Hedonic pricing is a method used to estimate the value of a good by decomposing it into the attributes that make it up. In housing markets, the observed house price reflects both structural characteristics and neighborhood characteristics. Hedonic regression allows us to estimate how much each characteristic contributes to the median housing price.
This report examines the hprice2 dataset from the
wooldridge package to investigate the relationship between
housing prices and several neighborhood and property
characteristics.
The main research question: What is the impact of the crime rate on the median house price in a given area, holding other factors constant?
The analysis uses multiple linear regression to estimate the effect of crime while controlling for other relevant variables.

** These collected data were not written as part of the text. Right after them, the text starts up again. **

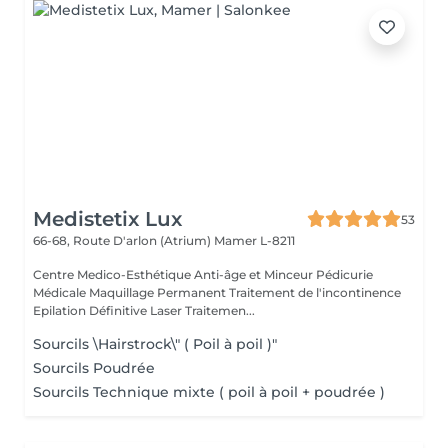
Medistetix Lux
53
66-68, Route D'arlon (Atrium)
Mamer L-8211
Centre Medico-Esthétique Anti-âge et Minceur Pédicurie
Médicale Maquillage Permanent Traitement de l'incontinence
Epilation Définitive Laser Traitemen...
Sourcils \Hairstrock\" ( Poil à poil )"
Sourcils Poudrée
Sourcils Technique mixte ( poil à poil + poudrée )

| Variable | Expected Effect on Price | Reason |
|---|---|---|
crime |
Negative | Higher crime lowers attractiveness. |
nox |
Negative | More air pollution lowers desirability. |
rooms |
Positive | More rooms increase home value. |
dist |
Positive | Greater distance may reflect better surroundings. |
radial |
Ambiguous | Highway access can help or hurt value. |
proptax |
Negative | Higher taxes reduce willingness to pay. |
stratio |
Negative | Higher ratios suggest lower school quality. |
lowstat |
Negative | Higher lower-status share often lowers prices. |
The hprice2 dataset contains housing and neighborhood
variables commonly used in hedonic price studies. The dependent variable
is price, which is the median housing price in a community.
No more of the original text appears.